Posted by Stacey Swift in environment, Internet, Technology, work-family balance, Workplaces.
2 comments

The invention of the Internet made working from the home a possibility for many employees. Technology such as telephones, laptops, fax machines, and even web-cams helped to make home offices a great alternative for many people. Whether its being home with the kids or working on a different coast, people no longer need to leave their home in order to conduct business. Recently, people are discovering the advantages of “alternative work-spaces” rather than isolating yourself in a home office. Darius Roberts is a 27 year old starting a company that prefers to work out of a coffee shop rather than his apartment. Those who work at home often complain of loneliness and lack of a social network. With access to wireless and coffee and the opportunity to meet other developers he finds the coffee shop to be a productive “office.” In addition to informal work spaces such as coffee shops, more structured communal work spaces have been introduced.
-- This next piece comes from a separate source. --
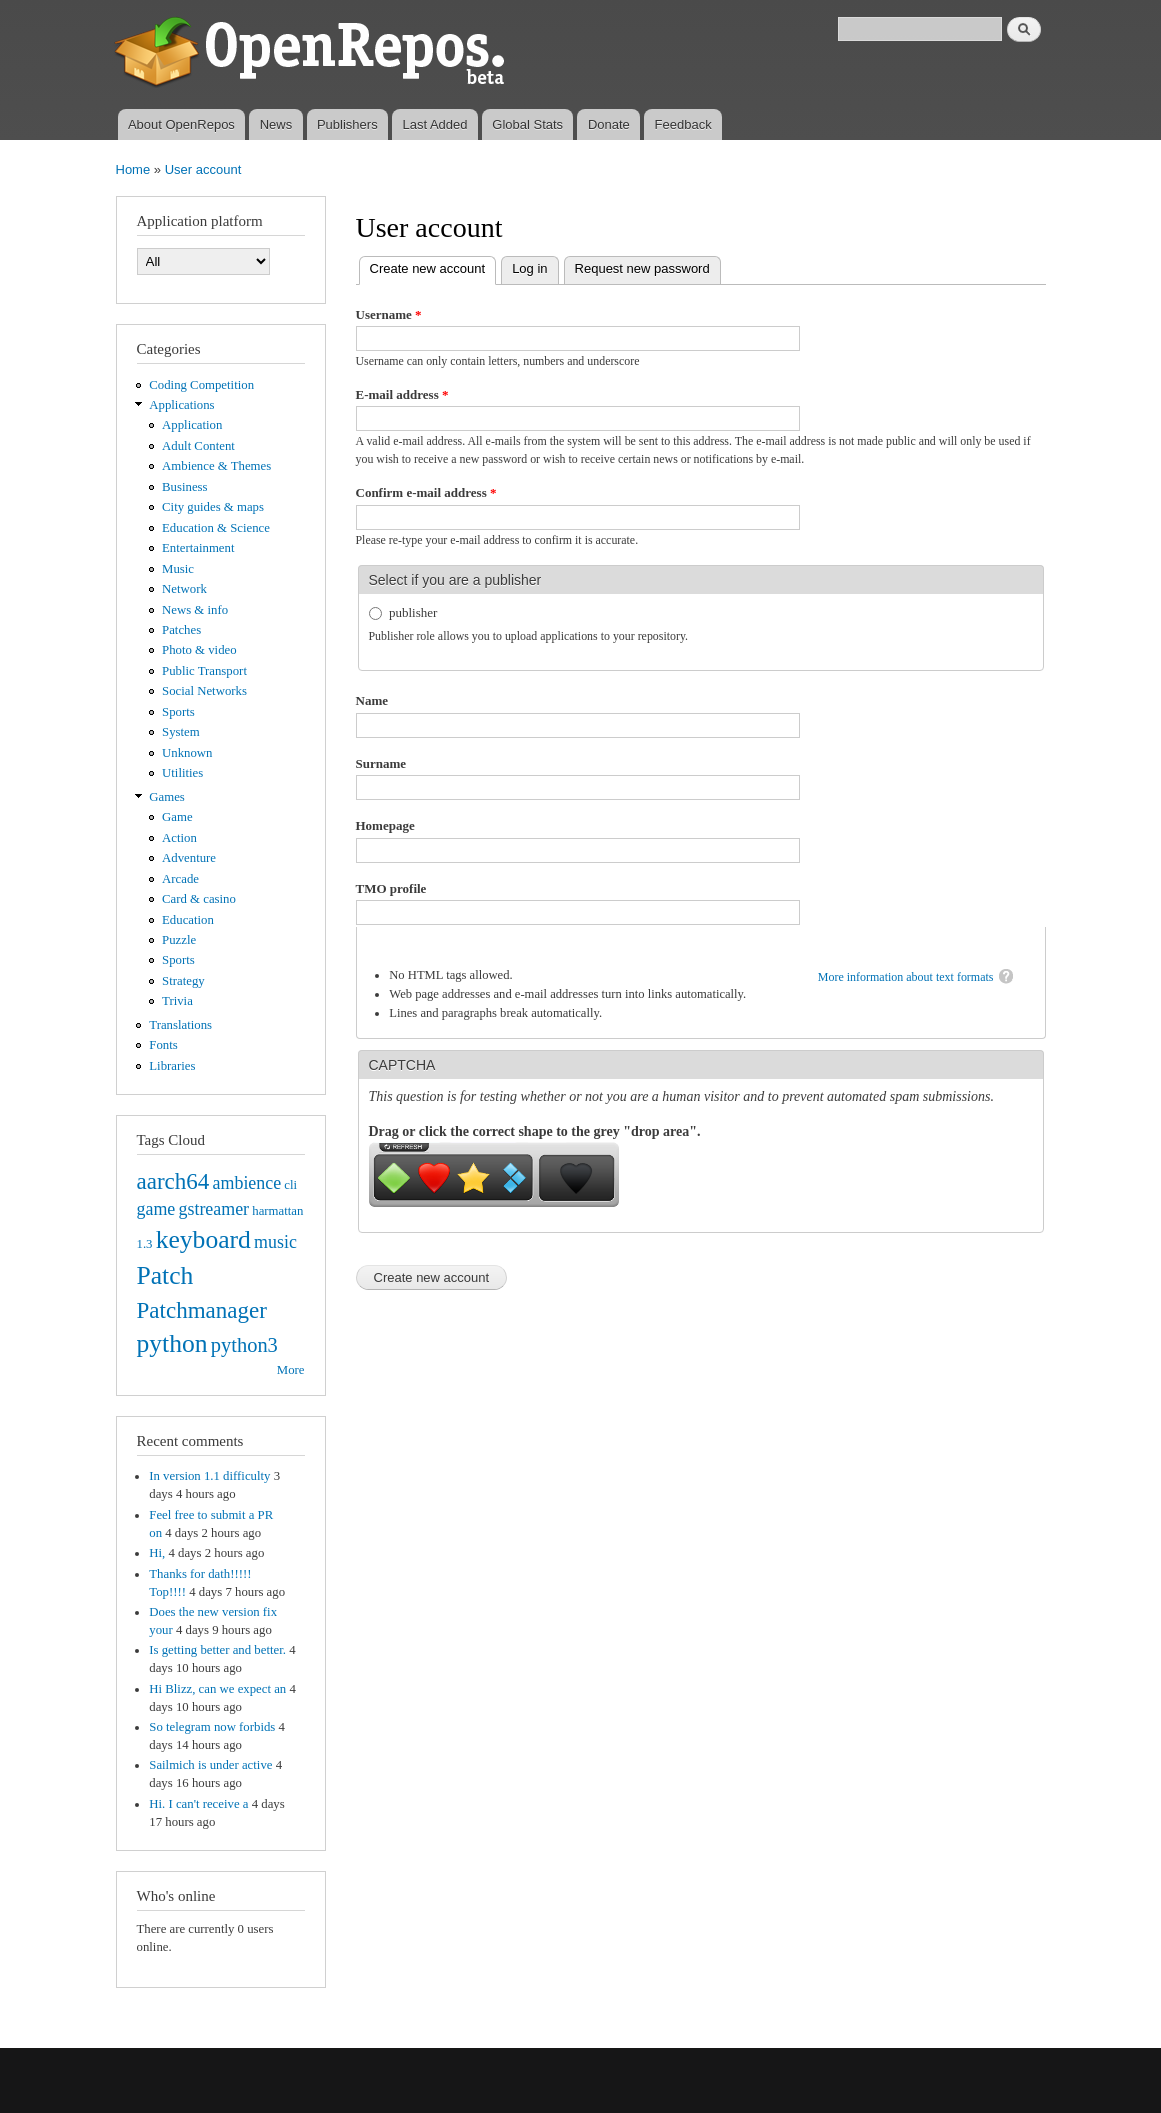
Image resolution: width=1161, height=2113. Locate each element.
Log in (529, 268)
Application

Roberts found a flyer for the Hat Factory, a community office space that offers a communal kitchen, a desk, private meeting room, and a lounge for just $10 a day or $170 a month. He says this encourages more meaningful connections than just a coffee shop. It is a great place for entrepreneurs to share not only resources but also ideas and network.

co-working facilities help fill the social needs people have as well—either informally, by simply bringing together a group of people with similar interests, or formally, through networking events, holiday parties, and even softball leagues.

Last week in class we discussed social networks. The use of technology has broken down many social networks, eliminating a lot of the personal interaction that used to be necessary. Do you think working from home is a good option? People do have social needs, does working from home destroy these social networks, or is being able to conference call to an office a sufficient alternative? I think as long as a certain level of personal interaction is maintained working from home can be a great alternative, especially for those with children. Additionally, for those who feel lonely at home or are just starting up a business I think the use of community offices is a great way to create social networks. People who would otherwise be working in isolation can share their ideas with others in similar situations. How much social interaction does one need to work?